Proton Radiotherapy Verification and Dosimetry Applications

The PRaVDA (Proton Radiotherapy Verification and Dosimetry Applications) project aims to design and make the world’s first fully silicon-based proton CT scanner and is funded by a Wellcome Trust Translation Scheme award of £1.6 million.

The consortium is composed of physicists from the University of Liverpool along with engineers, medical physicists and oncologists from the Universities of Birmingham, Lincoln and Surrey as well as University Hospitals in Birmingham and Coventry, and the iThemba Laboratories in Cape Town, South Africa.

The aim of the PRaVDA project is to design and make an instrument that is capable of improving particle therapy, a type of treatment for cancer carried out using charged particles such as protons or carbon ions. Such a treatment has been shown to have advantages over standard x-ray radiotherapy because of the characteristic way in which charged particles lose their energy compared with x-rays. As a result of this, many new centres offering particle therapy are currently under construction including two in the UK.

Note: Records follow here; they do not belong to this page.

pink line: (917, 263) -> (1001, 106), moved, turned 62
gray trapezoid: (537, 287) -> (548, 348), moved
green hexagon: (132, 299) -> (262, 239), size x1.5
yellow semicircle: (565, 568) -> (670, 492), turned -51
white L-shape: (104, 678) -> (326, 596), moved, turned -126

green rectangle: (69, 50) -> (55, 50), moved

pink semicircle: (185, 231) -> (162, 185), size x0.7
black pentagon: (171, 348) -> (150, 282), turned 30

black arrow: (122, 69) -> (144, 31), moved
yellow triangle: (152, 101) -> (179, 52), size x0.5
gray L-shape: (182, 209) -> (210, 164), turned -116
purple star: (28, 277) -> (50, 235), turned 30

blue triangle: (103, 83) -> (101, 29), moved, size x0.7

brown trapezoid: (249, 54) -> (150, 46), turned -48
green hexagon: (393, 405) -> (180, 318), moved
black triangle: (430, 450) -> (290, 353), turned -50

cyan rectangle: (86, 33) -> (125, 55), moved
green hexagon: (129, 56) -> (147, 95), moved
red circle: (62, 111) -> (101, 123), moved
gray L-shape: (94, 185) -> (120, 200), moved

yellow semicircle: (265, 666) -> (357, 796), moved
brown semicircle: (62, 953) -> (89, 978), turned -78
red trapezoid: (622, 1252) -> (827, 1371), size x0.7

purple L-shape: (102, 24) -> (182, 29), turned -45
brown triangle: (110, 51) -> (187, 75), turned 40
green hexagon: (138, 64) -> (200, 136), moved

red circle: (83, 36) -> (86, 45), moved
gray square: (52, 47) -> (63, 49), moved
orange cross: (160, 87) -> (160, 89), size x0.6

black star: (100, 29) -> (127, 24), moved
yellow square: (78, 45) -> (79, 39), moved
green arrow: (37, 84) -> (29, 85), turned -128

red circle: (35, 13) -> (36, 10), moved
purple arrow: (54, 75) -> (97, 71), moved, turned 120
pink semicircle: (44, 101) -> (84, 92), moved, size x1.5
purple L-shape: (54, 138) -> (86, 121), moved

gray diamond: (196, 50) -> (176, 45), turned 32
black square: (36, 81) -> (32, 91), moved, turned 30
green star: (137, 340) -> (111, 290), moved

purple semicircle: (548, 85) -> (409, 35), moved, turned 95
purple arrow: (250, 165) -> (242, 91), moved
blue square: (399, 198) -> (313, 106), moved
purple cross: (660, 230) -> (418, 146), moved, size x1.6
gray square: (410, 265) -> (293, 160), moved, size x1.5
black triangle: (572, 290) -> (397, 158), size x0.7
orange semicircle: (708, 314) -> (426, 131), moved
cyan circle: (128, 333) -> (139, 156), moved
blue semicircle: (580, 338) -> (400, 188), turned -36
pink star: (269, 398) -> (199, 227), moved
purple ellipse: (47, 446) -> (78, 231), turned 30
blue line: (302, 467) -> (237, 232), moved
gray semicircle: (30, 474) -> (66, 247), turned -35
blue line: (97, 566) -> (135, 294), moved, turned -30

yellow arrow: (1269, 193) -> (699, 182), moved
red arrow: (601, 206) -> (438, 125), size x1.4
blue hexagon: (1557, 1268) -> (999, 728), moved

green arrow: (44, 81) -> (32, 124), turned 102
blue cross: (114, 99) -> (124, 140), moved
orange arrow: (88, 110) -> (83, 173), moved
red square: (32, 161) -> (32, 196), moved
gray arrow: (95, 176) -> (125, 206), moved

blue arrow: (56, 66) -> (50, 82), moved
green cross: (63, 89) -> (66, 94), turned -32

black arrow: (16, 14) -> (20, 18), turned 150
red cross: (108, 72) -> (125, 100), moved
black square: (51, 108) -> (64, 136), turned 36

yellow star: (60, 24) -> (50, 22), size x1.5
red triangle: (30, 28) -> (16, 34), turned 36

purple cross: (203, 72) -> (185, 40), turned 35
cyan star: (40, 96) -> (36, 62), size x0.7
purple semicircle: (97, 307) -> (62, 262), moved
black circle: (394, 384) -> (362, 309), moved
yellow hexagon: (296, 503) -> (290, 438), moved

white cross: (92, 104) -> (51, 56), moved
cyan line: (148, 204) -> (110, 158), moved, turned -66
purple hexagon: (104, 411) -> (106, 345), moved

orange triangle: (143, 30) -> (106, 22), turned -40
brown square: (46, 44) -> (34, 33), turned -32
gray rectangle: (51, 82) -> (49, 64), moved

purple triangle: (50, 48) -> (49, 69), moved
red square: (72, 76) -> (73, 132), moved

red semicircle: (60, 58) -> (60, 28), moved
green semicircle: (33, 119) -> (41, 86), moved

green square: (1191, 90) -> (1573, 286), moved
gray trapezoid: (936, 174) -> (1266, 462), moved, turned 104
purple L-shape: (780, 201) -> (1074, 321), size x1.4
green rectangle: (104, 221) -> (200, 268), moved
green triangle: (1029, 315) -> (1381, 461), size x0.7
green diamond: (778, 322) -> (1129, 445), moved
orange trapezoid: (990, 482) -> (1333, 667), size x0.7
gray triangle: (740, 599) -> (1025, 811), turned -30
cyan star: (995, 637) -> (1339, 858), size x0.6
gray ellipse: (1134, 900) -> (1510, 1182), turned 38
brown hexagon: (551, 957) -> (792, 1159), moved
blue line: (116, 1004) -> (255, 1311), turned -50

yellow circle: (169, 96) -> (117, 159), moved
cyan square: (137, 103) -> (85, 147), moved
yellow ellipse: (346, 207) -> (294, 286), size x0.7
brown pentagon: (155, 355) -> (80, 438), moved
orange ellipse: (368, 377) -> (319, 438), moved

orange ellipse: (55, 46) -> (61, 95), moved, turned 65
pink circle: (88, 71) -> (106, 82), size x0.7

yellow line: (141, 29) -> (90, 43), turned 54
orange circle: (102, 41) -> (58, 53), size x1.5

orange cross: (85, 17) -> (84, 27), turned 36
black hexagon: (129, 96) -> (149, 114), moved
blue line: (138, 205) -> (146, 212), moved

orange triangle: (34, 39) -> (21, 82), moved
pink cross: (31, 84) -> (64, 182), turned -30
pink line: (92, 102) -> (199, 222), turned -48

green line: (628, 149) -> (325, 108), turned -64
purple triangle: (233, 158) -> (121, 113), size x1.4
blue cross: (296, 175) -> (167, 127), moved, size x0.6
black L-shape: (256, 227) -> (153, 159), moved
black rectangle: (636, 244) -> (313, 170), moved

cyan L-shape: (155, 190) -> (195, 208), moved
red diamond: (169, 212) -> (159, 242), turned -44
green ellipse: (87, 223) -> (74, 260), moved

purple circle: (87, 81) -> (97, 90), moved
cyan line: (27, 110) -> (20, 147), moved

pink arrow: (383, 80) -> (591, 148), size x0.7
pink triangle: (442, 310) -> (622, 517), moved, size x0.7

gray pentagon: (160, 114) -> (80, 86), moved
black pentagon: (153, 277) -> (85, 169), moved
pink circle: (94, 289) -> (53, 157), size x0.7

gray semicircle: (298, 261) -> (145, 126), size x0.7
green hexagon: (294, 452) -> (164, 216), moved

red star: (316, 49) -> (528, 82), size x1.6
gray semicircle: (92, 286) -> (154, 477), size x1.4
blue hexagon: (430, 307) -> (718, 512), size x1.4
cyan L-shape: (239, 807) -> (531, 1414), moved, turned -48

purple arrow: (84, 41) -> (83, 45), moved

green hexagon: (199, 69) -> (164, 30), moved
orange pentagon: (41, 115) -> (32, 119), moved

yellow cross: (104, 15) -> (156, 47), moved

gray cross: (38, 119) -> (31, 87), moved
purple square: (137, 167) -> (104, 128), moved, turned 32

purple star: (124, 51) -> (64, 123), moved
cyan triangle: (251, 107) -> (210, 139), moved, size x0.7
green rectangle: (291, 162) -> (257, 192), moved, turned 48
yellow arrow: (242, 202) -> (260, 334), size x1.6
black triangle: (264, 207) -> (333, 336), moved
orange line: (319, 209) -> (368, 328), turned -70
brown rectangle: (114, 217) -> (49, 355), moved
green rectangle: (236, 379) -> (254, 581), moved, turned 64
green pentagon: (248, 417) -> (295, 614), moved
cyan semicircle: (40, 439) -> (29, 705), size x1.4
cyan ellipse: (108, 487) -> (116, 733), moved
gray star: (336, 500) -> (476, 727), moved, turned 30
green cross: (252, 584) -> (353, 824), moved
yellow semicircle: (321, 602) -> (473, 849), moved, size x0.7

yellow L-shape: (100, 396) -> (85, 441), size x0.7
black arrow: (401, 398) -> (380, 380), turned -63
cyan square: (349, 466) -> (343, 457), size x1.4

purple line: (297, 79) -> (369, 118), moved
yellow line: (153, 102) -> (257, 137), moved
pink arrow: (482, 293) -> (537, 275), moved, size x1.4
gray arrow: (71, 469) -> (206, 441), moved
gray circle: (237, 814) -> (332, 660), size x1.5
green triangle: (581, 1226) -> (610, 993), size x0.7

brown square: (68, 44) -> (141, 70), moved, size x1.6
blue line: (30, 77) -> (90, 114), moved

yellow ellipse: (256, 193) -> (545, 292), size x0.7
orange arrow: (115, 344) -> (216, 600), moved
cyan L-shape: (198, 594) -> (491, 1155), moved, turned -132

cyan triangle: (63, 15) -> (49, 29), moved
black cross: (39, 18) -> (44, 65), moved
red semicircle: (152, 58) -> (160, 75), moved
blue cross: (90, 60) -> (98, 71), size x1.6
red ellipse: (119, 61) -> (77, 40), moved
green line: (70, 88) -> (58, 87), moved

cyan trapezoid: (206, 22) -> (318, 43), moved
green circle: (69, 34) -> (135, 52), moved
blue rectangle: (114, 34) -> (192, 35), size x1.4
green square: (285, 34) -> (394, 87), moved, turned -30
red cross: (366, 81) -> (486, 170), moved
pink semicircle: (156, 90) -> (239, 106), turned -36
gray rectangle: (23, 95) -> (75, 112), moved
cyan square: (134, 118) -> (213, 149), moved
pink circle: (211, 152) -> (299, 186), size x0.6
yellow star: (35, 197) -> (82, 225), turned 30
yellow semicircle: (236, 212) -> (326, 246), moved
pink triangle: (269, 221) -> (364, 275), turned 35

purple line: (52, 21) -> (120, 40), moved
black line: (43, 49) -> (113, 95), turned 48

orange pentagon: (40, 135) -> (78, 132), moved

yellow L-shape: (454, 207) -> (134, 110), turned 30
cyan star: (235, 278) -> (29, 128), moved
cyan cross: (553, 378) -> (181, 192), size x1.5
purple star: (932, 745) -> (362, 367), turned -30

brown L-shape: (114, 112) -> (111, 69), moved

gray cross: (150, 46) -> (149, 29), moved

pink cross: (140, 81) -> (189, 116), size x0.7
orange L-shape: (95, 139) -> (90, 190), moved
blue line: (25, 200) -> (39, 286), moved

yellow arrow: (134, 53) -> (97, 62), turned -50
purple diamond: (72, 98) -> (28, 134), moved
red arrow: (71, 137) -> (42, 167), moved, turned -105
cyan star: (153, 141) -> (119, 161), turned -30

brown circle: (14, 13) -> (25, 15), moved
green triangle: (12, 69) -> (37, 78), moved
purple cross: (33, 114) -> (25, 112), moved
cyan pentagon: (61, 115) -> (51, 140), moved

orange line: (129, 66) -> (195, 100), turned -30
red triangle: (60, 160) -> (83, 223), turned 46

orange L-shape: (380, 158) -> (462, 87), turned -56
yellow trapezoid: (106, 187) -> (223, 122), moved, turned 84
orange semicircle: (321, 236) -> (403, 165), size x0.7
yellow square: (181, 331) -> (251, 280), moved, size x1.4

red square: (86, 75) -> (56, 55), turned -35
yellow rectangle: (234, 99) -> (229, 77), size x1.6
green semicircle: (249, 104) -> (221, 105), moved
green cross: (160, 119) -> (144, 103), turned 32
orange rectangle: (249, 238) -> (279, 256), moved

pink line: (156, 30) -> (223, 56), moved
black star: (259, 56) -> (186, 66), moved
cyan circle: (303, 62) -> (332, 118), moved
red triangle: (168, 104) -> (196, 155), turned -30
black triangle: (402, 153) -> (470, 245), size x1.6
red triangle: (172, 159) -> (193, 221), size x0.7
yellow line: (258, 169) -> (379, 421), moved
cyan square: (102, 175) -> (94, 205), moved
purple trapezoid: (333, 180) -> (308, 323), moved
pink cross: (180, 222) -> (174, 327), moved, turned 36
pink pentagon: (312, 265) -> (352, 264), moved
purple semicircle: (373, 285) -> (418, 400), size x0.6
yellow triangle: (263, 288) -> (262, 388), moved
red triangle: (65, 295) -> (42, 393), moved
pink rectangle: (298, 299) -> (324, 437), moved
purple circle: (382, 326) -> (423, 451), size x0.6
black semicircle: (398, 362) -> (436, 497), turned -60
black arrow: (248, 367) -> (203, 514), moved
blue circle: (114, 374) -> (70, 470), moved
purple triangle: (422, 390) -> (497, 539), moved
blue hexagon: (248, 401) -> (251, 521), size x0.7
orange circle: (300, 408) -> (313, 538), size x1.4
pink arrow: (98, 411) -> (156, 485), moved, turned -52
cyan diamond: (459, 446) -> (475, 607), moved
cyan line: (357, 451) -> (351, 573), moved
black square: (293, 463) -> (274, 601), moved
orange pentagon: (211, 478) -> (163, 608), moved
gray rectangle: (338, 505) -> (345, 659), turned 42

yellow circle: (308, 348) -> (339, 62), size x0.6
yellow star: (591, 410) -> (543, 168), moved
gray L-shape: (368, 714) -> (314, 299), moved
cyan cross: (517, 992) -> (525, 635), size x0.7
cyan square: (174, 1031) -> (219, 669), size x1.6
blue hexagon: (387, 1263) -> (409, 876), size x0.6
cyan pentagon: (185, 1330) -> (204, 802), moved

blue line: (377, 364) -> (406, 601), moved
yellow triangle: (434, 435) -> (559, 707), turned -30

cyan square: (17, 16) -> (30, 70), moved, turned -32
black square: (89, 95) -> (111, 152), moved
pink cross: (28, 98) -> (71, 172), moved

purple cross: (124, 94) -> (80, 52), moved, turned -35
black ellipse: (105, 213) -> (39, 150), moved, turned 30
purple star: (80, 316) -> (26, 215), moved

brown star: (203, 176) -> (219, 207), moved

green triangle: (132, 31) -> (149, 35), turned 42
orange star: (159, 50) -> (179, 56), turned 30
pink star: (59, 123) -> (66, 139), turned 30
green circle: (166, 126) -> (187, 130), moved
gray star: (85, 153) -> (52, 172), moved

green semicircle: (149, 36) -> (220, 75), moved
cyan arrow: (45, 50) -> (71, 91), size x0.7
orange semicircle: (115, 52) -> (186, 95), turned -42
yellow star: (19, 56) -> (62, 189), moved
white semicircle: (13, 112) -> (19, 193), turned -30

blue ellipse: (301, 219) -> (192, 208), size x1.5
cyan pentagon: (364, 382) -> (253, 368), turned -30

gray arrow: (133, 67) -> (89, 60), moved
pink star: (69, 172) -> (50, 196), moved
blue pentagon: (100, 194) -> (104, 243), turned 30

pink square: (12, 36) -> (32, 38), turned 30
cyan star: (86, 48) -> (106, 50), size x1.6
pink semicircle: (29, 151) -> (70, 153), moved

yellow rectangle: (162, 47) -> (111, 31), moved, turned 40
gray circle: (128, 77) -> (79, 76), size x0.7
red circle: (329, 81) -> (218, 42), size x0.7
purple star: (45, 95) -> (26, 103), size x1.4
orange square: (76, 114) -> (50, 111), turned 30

The PRaVDA instrument will make use of detector technology based on extensive research carried out for experiments at the CERN laboratory in Geneva. This technology will be used to make silicon tracking detectors that are very radiation hard (resistant to radiation), very fast, (because of the large number of particles used) and very precise, delivering measurements of the path of protons as they pass through the patient. A second set of detectors for measuring the energy loss of the protons after they pass through the patient will make use of technology that benefits from huge advances in the microelectronics industry over the last ten years, in particular, the silicon CMOS detector technology used in mobile phone and digital cameras to capture images. 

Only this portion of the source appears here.